What’s the operator $H$? Well, in quantum theory we describe the creation of photons using a certain operator on power series called the creation operator:

$a^\dagger \psi = x \psi$

We can try to apply this to our rabbits. If at some time we’re 100% sure we have $n$ rabbits, we have

$\psi = x^n$

so applying the creation operator gives

$a^\dagger \psi = x^{n+1}$

One more rabbit! That’s good. So, an obvious wild guess is

$H = r a^\dagger$

where $r$ is the rate at which we’re catching rabbits. Let’s see how well this guess works.

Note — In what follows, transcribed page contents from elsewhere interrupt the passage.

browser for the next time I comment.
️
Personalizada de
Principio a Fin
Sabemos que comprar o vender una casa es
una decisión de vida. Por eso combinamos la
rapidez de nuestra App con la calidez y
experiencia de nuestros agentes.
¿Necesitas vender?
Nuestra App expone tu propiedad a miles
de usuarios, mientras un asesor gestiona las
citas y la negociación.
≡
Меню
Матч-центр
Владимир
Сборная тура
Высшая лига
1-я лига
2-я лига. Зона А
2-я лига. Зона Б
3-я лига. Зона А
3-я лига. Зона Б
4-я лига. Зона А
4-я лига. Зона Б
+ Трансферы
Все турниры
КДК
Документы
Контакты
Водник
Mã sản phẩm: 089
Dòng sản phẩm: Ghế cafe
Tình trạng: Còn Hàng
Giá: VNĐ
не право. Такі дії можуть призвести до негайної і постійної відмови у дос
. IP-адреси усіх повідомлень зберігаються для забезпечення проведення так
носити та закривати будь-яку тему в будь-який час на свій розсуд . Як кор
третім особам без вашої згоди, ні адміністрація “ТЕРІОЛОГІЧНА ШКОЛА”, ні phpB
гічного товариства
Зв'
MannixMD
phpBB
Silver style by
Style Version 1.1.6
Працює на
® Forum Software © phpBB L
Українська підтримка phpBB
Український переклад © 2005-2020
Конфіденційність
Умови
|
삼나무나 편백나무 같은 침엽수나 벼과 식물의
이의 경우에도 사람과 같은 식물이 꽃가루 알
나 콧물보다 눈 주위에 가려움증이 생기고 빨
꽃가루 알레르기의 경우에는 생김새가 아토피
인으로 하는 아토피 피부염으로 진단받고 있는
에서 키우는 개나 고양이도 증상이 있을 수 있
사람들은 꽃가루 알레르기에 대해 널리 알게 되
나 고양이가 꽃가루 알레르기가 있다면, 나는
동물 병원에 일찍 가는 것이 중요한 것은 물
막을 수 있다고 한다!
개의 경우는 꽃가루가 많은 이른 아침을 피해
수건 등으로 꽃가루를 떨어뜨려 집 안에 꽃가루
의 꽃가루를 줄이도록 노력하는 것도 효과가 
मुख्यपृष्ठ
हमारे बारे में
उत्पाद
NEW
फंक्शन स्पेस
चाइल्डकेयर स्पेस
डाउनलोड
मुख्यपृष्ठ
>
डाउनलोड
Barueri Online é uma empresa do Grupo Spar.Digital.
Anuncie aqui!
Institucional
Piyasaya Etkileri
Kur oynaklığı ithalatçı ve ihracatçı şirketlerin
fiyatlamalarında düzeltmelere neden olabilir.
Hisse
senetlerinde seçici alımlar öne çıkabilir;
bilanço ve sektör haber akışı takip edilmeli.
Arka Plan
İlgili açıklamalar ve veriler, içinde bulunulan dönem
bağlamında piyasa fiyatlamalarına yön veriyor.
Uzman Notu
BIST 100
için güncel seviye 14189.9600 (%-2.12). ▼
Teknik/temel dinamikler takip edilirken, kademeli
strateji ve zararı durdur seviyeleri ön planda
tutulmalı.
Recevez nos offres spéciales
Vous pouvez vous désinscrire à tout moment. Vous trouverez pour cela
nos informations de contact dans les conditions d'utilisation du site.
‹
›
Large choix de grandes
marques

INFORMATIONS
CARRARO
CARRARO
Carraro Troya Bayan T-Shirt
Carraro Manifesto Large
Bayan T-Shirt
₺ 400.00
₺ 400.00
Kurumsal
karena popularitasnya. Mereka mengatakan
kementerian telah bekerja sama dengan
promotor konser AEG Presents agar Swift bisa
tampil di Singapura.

If you know how to exponentiate operators, you know to solve this equation:

$\frac{d}{d t} \psi(t) = H \psi(t)$

It’s easy:

$\psi(t) = \mathrm{exp}(t H) \psi(0)$

Since we start out knowing there are no rabbits in our trap, we have

$\psi(0) = 1$

so with our guess for $H$ we get

$\psi(t) = \mathrm{exp}(r t a^\dagger) 1$

But $a^\dagger$ is the operator of multiplication by $x$, so $\mathrm{exp}(r t a^\dagger)$ is multiplication by $e^{t r x}$, and

$\psi(t) = e^{r t x} = \sum_{n = 0}^\infty \frac{(r t)^n}{n!} \, x^n$

So, if our guess is right, the probability of having caught $n$ rabbits at time $t$ is

$\frac{(r t)^n}{n!}$

Unfortunately, this can’t be right, because these probabilities don’t sum to 1! Instead their sum is

$\sum_{n=0}^\infty \frac{(r t)^n}{n!} = e^{r t}$

We can try to wriggle out of the mess we’re in by dividing our answer by this fudge factor. It sounds like a desperate measure, but we’ve got to try something!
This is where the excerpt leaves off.